Architizer News
Calling All Spelunkers! Snøhetta’s Lascaux Cave Replica To Open In 2015
November 13, 2012
Like stargazers and fans of deep-sea exploration, admirers of prehistoric cave paintings have virtually no opportunity to access the real thing. For a brief heyday in the mid-20th century, the roughly 17,000-year-old Lascaux cave paintings in Montignac, France, were open to the public. But the discovery that visitors’ collective exhalations of carbon dioxide had damaged the artwork put an end to public tours in 1963. Since then, Paleolithic hobbyists and would-be spelunkers have just had a choice of simulacra.
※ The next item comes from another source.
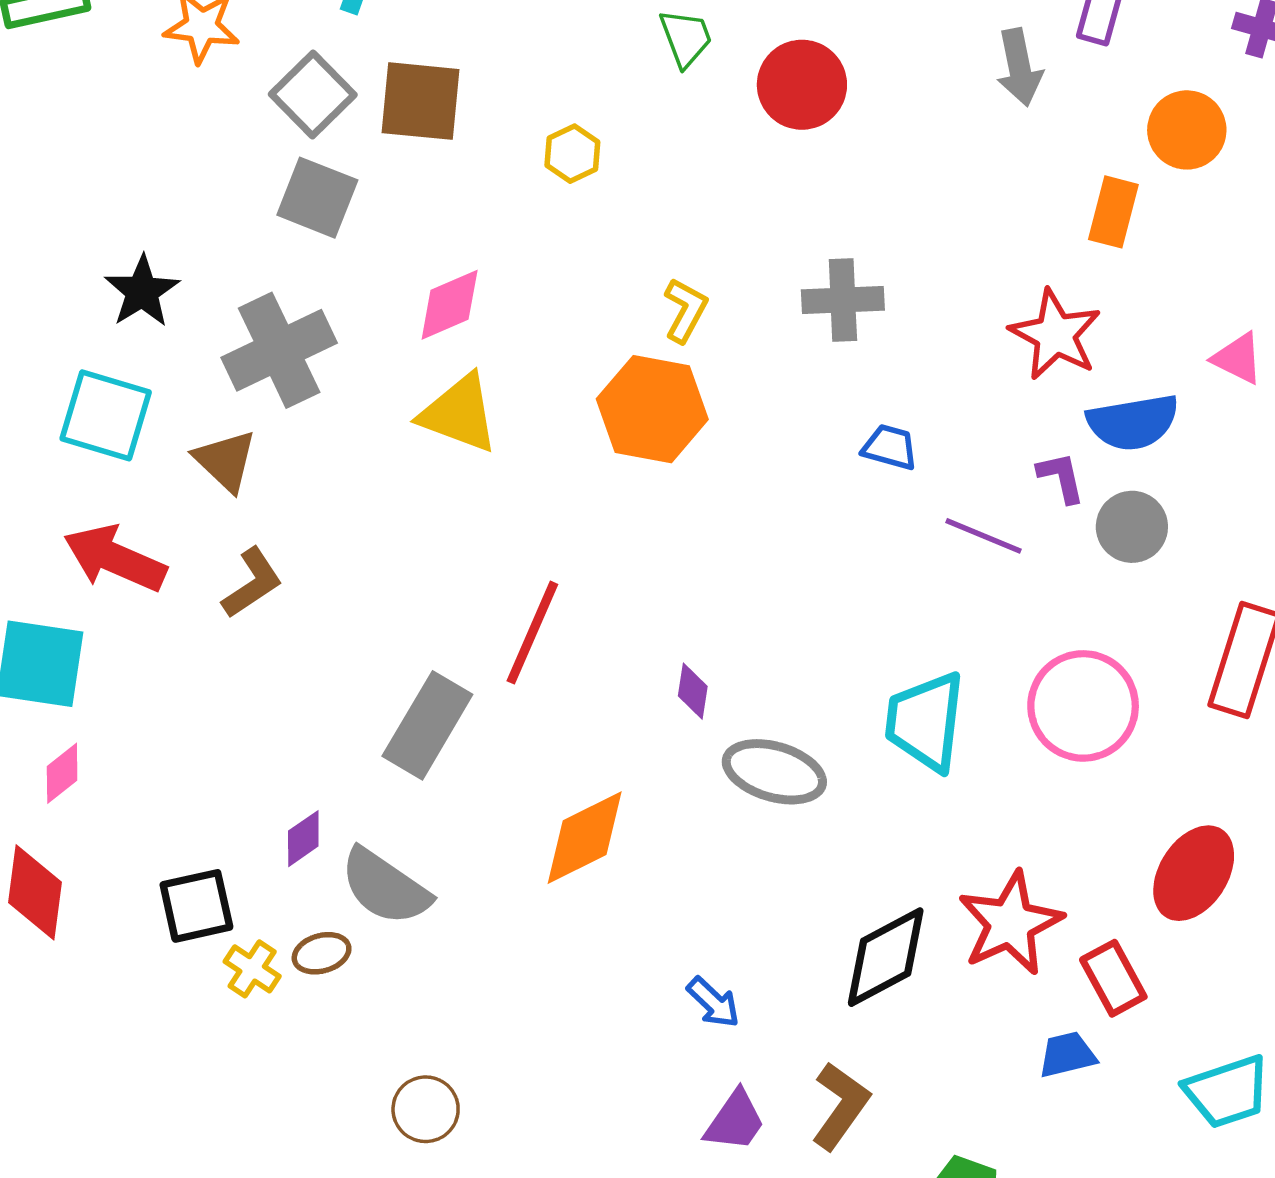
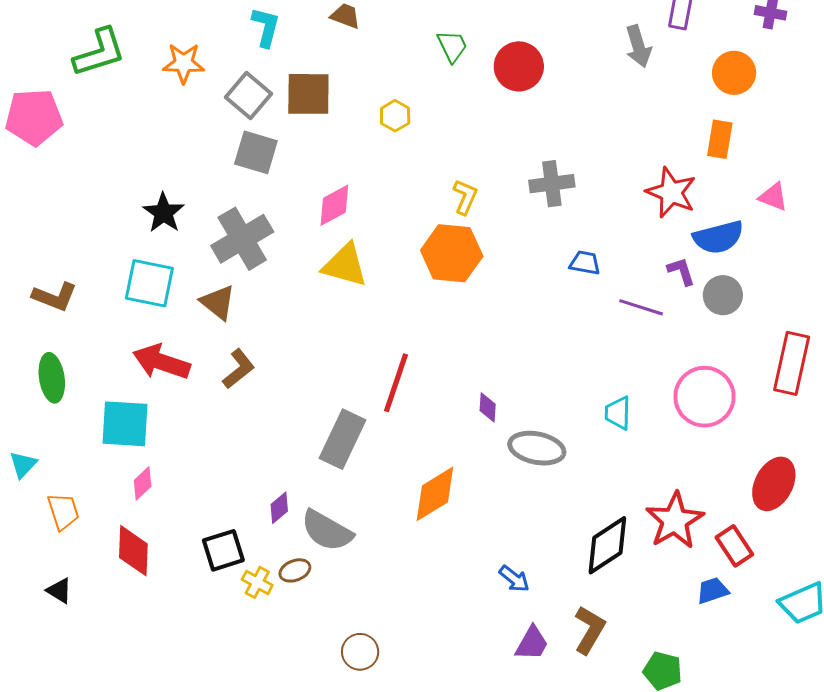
orange rectangle: (1113, 212) -> (720, 139), moved
cyan trapezoid: (925, 722) -> (618, 413), size x0.6

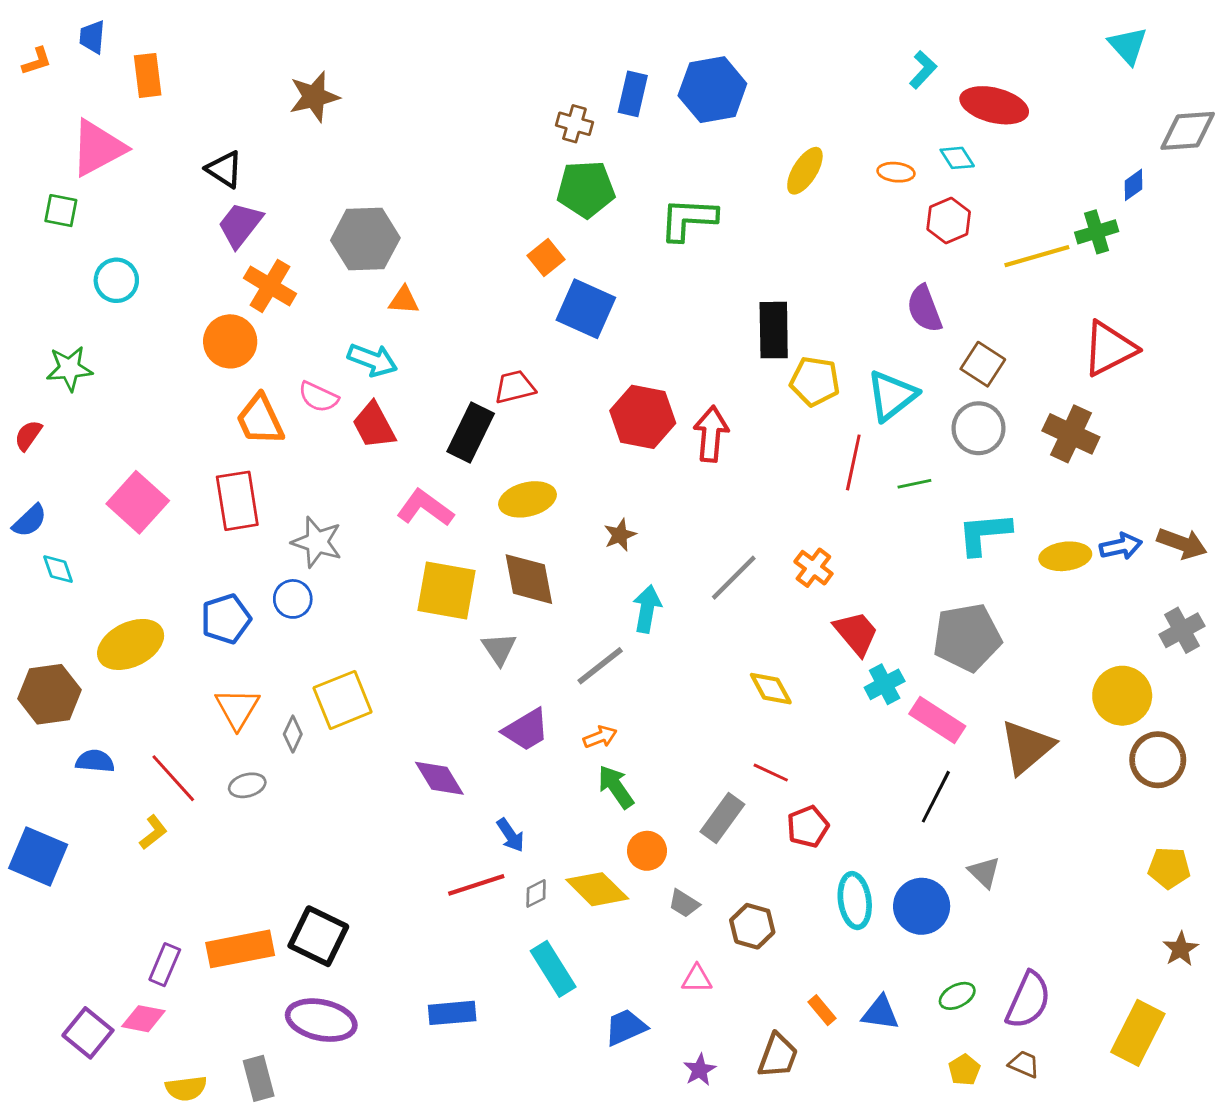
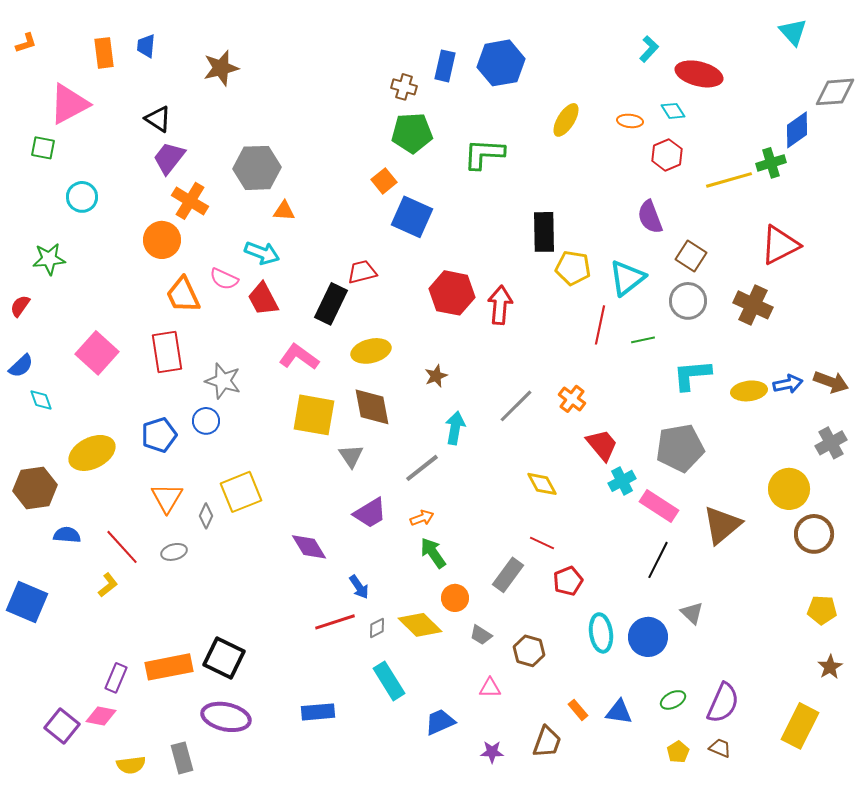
blue trapezoid: (92, 37) -> (146, 46), moved
blue diamond: (1134, 185) -> (797, 130), size x1.6
purple star: (700, 1070) -> (492, 752), turned 30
There’s Lascaux II, a reproduction of two halls of the caves, which opened near the Lascaux site in 1983. And Werner Herzog’s 3D film Cave of Forgotten Dreams, depicting the 30,000-year-old cave paintings at Chauvet-Pont-d’Arc in southern France. And, er, the Paleo diet!
But perhaps our favorite simulacrum is Snøhetta‘s design for Lascaux IV, the largest-yet replica of the underground tunnels of Lascaux. The 86,000-square-foot International Centre of Cave Art, slated to open in July 2015, will reproduce the experience of spelunking by sending visitors down into a system of tunnels dug deep into the hillside. Also, everyone will get a flashlight and cape! Read more.
Set at the juncture of a densely forested hill and a valley of farmland, the entrance to Lascaux IV will hew closely to the hillside, picking up on the surrounding limestone topography with a roof line that suggests a series of cuts in the landscape. The plan mimics a cave’s sharp division between above ground and below, between light and dark. Exhibition areas are buried underground, and public spaces—reception, dining—are awash in light from the facade’s expansive windows. Where the two zones meet, a natural fault in the rocky hillside sends splintered rays of sun down into the museum’s information center. According to Snøhetta’s design brief, “A visit to the Centre offers a reflection of the sublime landscape, with the visitor ascending and descending, inside and outside, between earth and sky.”